Adoption of Animals
Anyone, who visits an animal shelter, as I do, sees an extraordinary number of beautiful, affectionate, and desperate dogs and cats. The majority of animals in any particular shelter are dogs, usually adults, for whom there aren't enough adoptive homes waiting. A few may have come from responsible breeders, whose owners do not realize that the breeder will take them back,many are those who are lost, and/or from owners who simply got tired of them. Some are pet shop puppies from a puppy mill that did not meet the owner's expectations due to health, temperament, or other reasons. A large number usually turn out to be the result of deliberate and irresponsible home breeding. These people are known as "back-yard breeders." And that is not a compliment.
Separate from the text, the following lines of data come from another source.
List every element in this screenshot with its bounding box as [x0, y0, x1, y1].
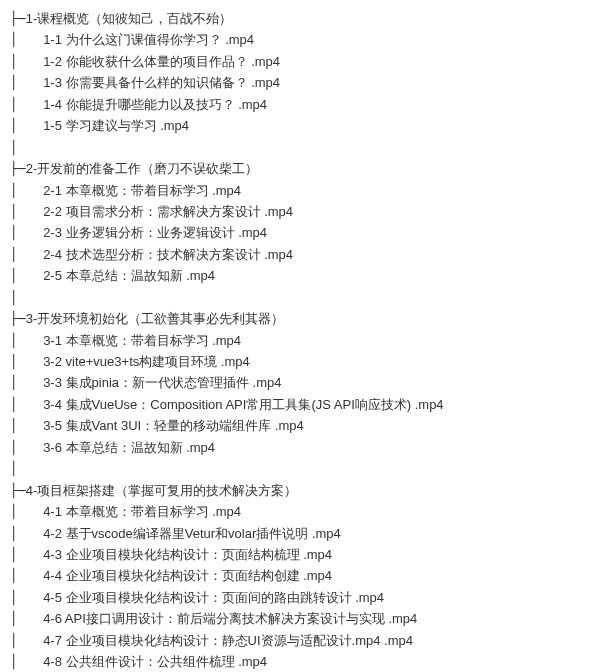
- file-tree: ├─1-课程概览（知彼知己，百战不殆）│ 1-1 为什么这门课值得你学习？ .m…: [10, 8, 585, 672]
- chapter-header: ├─3-开发环境初始化（工欲善其事必先利其器）: [10, 308, 585, 329]
- tree-branch-icon: ├─: [10, 11, 26, 26]
- item-number: 1-4: [43, 97, 65, 112]
- indent: [18, 183, 43, 198]
- file-item: │ 4-5 企业项目模块化结构设计：页面间的路由跳转设计 .mp4: [10, 587, 585, 608]
- item-name: 公共组件设计：公共组件梳理: [66, 654, 239, 669]
- tree-pipe-icon: │: [10, 440, 18, 455]
- item-ext: .mp4: [303, 547, 332, 562]
- file-item: │ 3-3 集成pinia：新一代状态管理插件 .mp4: [10, 372, 585, 393]
- indent: [18, 654, 43, 669]
- item-number: 4-7: [43, 633, 65, 648]
- item-name: 企业项目模块化结构设计：页面间的路由跳转设计: [66, 590, 356, 605]
- tree-pipe-icon: │: [10, 118, 18, 133]
- indent: [18, 611, 43, 626]
- tree-pipe-icon: │: [10, 290, 18, 305]
- indent: [18, 397, 43, 412]
- item-number: 2-2: [43, 204, 65, 219]
- item-number: 1-1: [43, 32, 65, 47]
- indent: [18, 333, 43, 348]
- tree-pipe-icon: │: [10, 268, 18, 283]
- item-number: 2-1: [43, 183, 65, 198]
- item-ext: .mp4: [312, 526, 341, 541]
- tree-pipe-icon: │: [10, 547, 18, 562]
- tree-pipe-icon: │: [10, 204, 18, 219]
- chapter-title: 课程概览（知彼知己，百战不殆）: [37, 11, 232, 26]
- item-ext: .mp4: [415, 397, 444, 412]
- item-name: 项目需求分析：需求解决方案设计: [66, 204, 265, 219]
- item-number: 4-1: [43, 504, 65, 519]
- item-name: 本章总结：温故知新: [66, 268, 187, 283]
- tree-pipe-icon: │: [10, 354, 18, 369]
- file-item: │ 2-4 技术选型分析：技术解决方案设计 .mp4: [10, 244, 585, 265]
- item-number: 3-6: [43, 440, 65, 455]
- item-name: 本章概览：带着目标学习: [66, 183, 213, 198]
- indent: [18, 32, 43, 47]
- item-number: 1-5: [43, 118, 65, 133]
- tree-pipe-icon: │: [10, 461, 18, 476]
- tree-spacer: │: [10, 287, 585, 308]
- file-item: │ 2-3 业务逻辑分析：业务逻辑设计 .mp4: [10, 222, 585, 243]
- item-number: 4-8: [43, 654, 65, 669]
- tree-branch-icon: ├─: [10, 311, 26, 326]
- item-name: API接口调用设计：前后端分离技术解决方案设计与实现: [65, 611, 389, 626]
- item-ext: .mp4: [238, 97, 267, 112]
- item-ext: .mp4: [212, 333, 241, 348]
- file-item: │ 1-5 学习建议与学习 .mp4: [10, 115, 585, 136]
- item-ext: .mp4: [212, 183, 241, 198]
- chapter-title: 开发前的准备工作（磨刀不误砍柴工）: [37, 161, 258, 176]
- tree-pipe-icon: │: [10, 568, 18, 583]
- item-name: 你能收获什么体量的项目作品？: [66, 54, 252, 69]
- item-name: 你能提升哪些能力以及技巧？: [66, 97, 239, 112]
- item-ext: .mp4: [186, 268, 215, 283]
- indent: [18, 97, 43, 112]
- item-ext: .mp4: [388, 611, 417, 626]
- indent: [18, 526, 43, 541]
- tree-pipe-icon: │: [10, 375, 18, 390]
- item-name: 企业项目模块化结构设计：静态UI资源与适配设计.mp4: [66, 633, 385, 648]
- item-ext: .mp4: [384, 633, 413, 648]
- item-number: 4-2: [43, 526, 65, 541]
- indent: [18, 547, 43, 562]
- tree-pipe-icon: │: [10, 504, 18, 519]
- indent: [18, 568, 43, 583]
- item-ext: .mp4: [238, 654, 267, 669]
- chapter-title: 项目框架搭建（掌握可复用的技术解决方案）: [37, 483, 297, 498]
- item-ext: .mp4: [355, 590, 384, 605]
- indent: [18, 204, 43, 219]
- item-ext: .mp4: [160, 118, 189, 133]
- item-name: 集成Vant 3UI：轻量的移动端组件库: [66, 418, 275, 433]
- file-item: │ 4-3 企业项目模块化结构设计：页面结构梳理 .mp4: [10, 544, 585, 565]
- tree-pipe-icon: │: [10, 654, 18, 669]
- chapter-number: 2-: [26, 161, 38, 176]
- chapter-header: ├─2-开发前的准备工作（磨刀不误砍柴工）: [10, 158, 585, 179]
- item-name: 本章概览：带着目标学习: [66, 333, 213, 348]
- chapter-header: ├─1-课程概览（知彼知己，百战不殆）: [10, 8, 585, 29]
- item-ext: .mp4: [275, 418, 304, 433]
- item-number: 2-4: [43, 247, 65, 262]
- tree-pipe-icon: │: [10, 633, 18, 648]
- tree-pipe-icon: │: [10, 418, 18, 433]
- item-name: 你需要具备什么样的知识储备？: [66, 75, 252, 90]
- item-number: 2-3: [43, 225, 65, 240]
- file-item: │ 2-2 项目需求分析：需求解决方案设计 .mp4: [10, 201, 585, 222]
- indent: [18, 354, 43, 369]
- file-item: │ 1-2 你能收获什么体量的项目作品？ .mp4: [10, 51, 585, 72]
- item-number: 2-5: [43, 268, 65, 283]
- tree-pipe-icon: │: [10, 183, 18, 198]
- item-number: 3-2: [43, 354, 65, 369]
- indent: [18, 590, 43, 605]
- tree-pipe-icon: │: [10, 611, 18, 626]
- indent: [18, 504, 43, 519]
- file-item: │ 1-1 为什么这门课值得你学习？ .mp4: [10, 29, 585, 50]
- indent: [18, 118, 43, 133]
- item-number: 4-6: [43, 611, 65, 626]
- indent: [18, 247, 43, 262]
- item-number: 3-5: [43, 418, 65, 433]
- item-ext: .mp4: [303, 568, 332, 583]
- chapter-title: 开发环境初始化（工欲善其事必先利其器）: [37, 311, 284, 326]
- indent: [18, 633, 43, 648]
- item-name: 集成VueUse：Composition API常用工具集(JS API响应技术…: [66, 397, 415, 412]
- item-name: 本章概览：带着目标学习: [66, 504, 213, 519]
- tree-pipe-icon: │: [10, 247, 18, 262]
- indent: [18, 375, 43, 390]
The bottom line is that most people who decide to purchase or adopt a companion animal simply do not realize the responsibility they will be taking on for the next one to fifteen (+) years. It is not fair to say that most people do not have good intentions in their decision to acquire a pet, especially those who rescue an unwanted pet from a neighborhood shelter. What is important is that people become educated about the acquisition of a new pet and the responsibilities that accompany the addition. When rescuing an animal from a shelter or humane society, it is required that the owner spays or neuters the pet within thirty days of date of adoption. Usually, a portion of the fees acquired at the time of adoption is used for the spay/neuter surgery. Thomas Shermerhorn,VMD acknowledges that dogs and cats can be spayed quite early (about 8-10 weeks) without the risk of any long-term problems-well before the first heat, which usually happens about six months of age (4).
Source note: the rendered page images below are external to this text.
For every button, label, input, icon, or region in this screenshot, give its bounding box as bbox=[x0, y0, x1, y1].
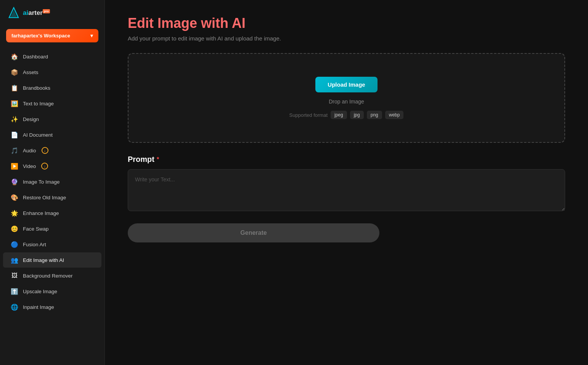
dashboard-icon: 🏠 bbox=[11, 53, 18, 60]
brandbooks-label: Brandbooks bbox=[23, 85, 50, 91]
required-star: * bbox=[157, 156, 159, 163]
enhance-image-label: Enhance Image bbox=[23, 210, 59, 216]
sidebar-item-inpaint-image[interactable]: 🌐Inpaint Image bbox=[3, 299, 101, 315]
logo-area: aiarterpro bbox=[0, 0, 104, 26]
upscale-image-label: Upscale Image bbox=[23, 289, 57, 294]
background-remover-label: Background Remover bbox=[23, 273, 73, 279]
sidebar-item-audio[interactable]: 🎵Audio↓ bbox=[3, 143, 101, 158]
sidebar-item-restore-old-image[interactable]: 🎨Restore Old Image bbox=[3, 190, 101, 205]
fusion-art-label: Fusion Art bbox=[23, 242, 46, 247]
assets-label: Assets bbox=[23, 69, 39, 75]
ai-document-label: AI Document bbox=[23, 132, 53, 138]
audio-label: Audio bbox=[23, 148, 36, 153]
fusion-art-icon: 🔵 bbox=[11, 241, 18, 248]
restore-old-image-label: Restore Old Image bbox=[23, 195, 66, 200]
sidebar-item-video[interactable]: ▶️Video↓ bbox=[3, 158, 101, 174]
workspace-button[interactable]: farhapartex's Workspace ▾ bbox=[6, 29, 98, 42]
prompt-input[interactable] bbox=[128, 169, 565, 211]
page-title: Edit Image with AI bbox=[128, 15, 565, 31]
format-badge-jpg: jpg bbox=[350, 111, 364, 119]
sidebar-item-edit-image-with-ai[interactable]: 👥Edit Image with AI bbox=[3, 252, 101, 268]
inpaint-image-icon: 🌐 bbox=[11, 303, 18, 311]
logo-icon bbox=[8, 7, 20, 19]
sidebar-item-brandbooks[interactable]: 📋Brandbooks bbox=[3, 80, 101, 95]
generate-button[interactable]: Generate bbox=[128, 223, 379, 242]
face-swap-icon: 😊 bbox=[11, 225, 18, 233]
prompt-section: Prompt * bbox=[128, 155, 565, 213]
background-remover-icon: 🖼 bbox=[11, 272, 18, 279]
upload-image-button[interactable]: Upload Image bbox=[315, 77, 377, 92]
page-subtitle: Add your prompt to edit image with AI an… bbox=[128, 35, 565, 42]
drop-text: Drop an Image bbox=[329, 99, 364, 105]
sidebar-item-image-to-image[interactable]: 🔮Image To Image bbox=[3, 174, 101, 189]
video-icon: ▶️ bbox=[11, 162, 18, 170]
format-row: Supported format jpegjpgpngwebp bbox=[289, 111, 404, 119]
upload-area: Upload Image Drop an Image Supported for… bbox=[128, 53, 565, 143]
image-to-image-icon: 🔮 bbox=[11, 178, 18, 186]
sidebar-item-assets[interactable]: 📦Assets bbox=[3, 65, 101, 80]
sidebar-item-fusion-art[interactable]: 🔵Fusion Art bbox=[3, 237, 101, 252]
inpaint-image-label: Inpaint Image bbox=[23, 304, 54, 310]
upscale-image-icon: ⬆️ bbox=[11, 287, 18, 295]
text-to-image-icon: 🖼️ bbox=[11, 100, 18, 107]
sidebar-item-text-to-image[interactable]: 🖼️Text to Image bbox=[3, 96, 101, 111]
brandbooks-icon: 📋 bbox=[11, 84, 18, 92]
sidebar: aiarterpro farhapartex's Workspace ▾ 🏠Da… bbox=[0, 0, 105, 365]
dashboard-label: Dashboard bbox=[23, 54, 48, 60]
enhance-image-icon: 🌟 bbox=[11, 209, 18, 217]
assets-icon: 📦 bbox=[11, 68, 18, 76]
format-badge-jpeg: jpeg bbox=[331, 111, 347, 119]
workspace-chevron: ▾ bbox=[90, 33, 93, 39]
logo-text: aiarterpro bbox=[23, 9, 50, 17]
restore-old-image-icon: 🎨 bbox=[11, 194, 18, 201]
video-badge: ↓ bbox=[41, 163, 48, 170]
format-badge-webp: webp bbox=[385, 111, 404, 119]
workspace-label: farhapartex's Workspace bbox=[11, 33, 70, 39]
text-to-image-label: Text to Image bbox=[23, 101, 54, 107]
format-label: Supported format bbox=[289, 112, 328, 118]
sidebar-item-enhance-image[interactable]: 🌟Enhance Image bbox=[3, 205, 101, 221]
image-to-image-label: Image To Image bbox=[23, 179, 60, 185]
main-content: Edit Image with AI Add your prompt to ed… bbox=[105, 0, 588, 365]
prompt-label: Prompt * bbox=[128, 155, 565, 164]
format-badge-png: png bbox=[367, 111, 382, 119]
sidebar-item-design[interactable]: ✨Design bbox=[3, 111, 101, 127]
face-swap-label: Face Swap bbox=[23, 226, 49, 232]
design-label: Design bbox=[23, 116, 39, 122]
sidebar-item-dashboard[interactable]: 🏠Dashboard bbox=[3, 49, 101, 64]
sidebar-item-background-remover[interactable]: 🖼Background Remover bbox=[3, 268, 101, 283]
sidebar-item-upscale-image[interactable]: ⬆️Upscale Image bbox=[3, 284, 101, 299]
edit-image-with-ai-label: Edit Image with AI bbox=[23, 257, 64, 263]
video-label: Video bbox=[23, 163, 36, 169]
edit-image-with-ai-icon: 👥 bbox=[11, 256, 18, 264]
sidebar-nav: 🏠Dashboard📦Assets📋Brandbooks🖼️Text to Im… bbox=[0, 48, 104, 315]
ai-document-icon: 📄 bbox=[11, 131, 18, 139]
design-icon: ✨ bbox=[11, 115, 18, 123]
sidebar-item-face-swap[interactable]: 😊Face Swap bbox=[3, 221, 101, 236]
audio-badge: ↓ bbox=[42, 147, 48, 154]
sidebar-item-ai-document[interactable]: 📄AI Document bbox=[3, 127, 101, 142]
audio-icon: 🎵 bbox=[11, 147, 18, 154]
Almost all non-profit rescue organizations and government agencies do there best to keep pet overpopulation down by requiring that the owner license, register, and spay or neuter their dog or cat within a certain time period. Unfortunately, breeders, pet stores, and many ordinary individuals do not realize that their choice not to spay or neuter their animal is causing millions of animals to be euthanized every year in the United States.Shermerhorn notes that only one in six shelter animals will find a new home (4).
Any consciencious person knows that you do not have to look far to find advertisements for free puppies or kittens,especially in the lower socio-economic areas. Many people decide to have dogs so that they can breed them in order to make a few dollars, fight them, or show their children the "miracle" of birth. It is frightening to imagine that the millions of unwanted animals roaming the streets and occupying shelters are the result of human ignorance, selfishness, and irresponsibility. What is more devastating is that the children of such individuals will continue the same vicious cycle.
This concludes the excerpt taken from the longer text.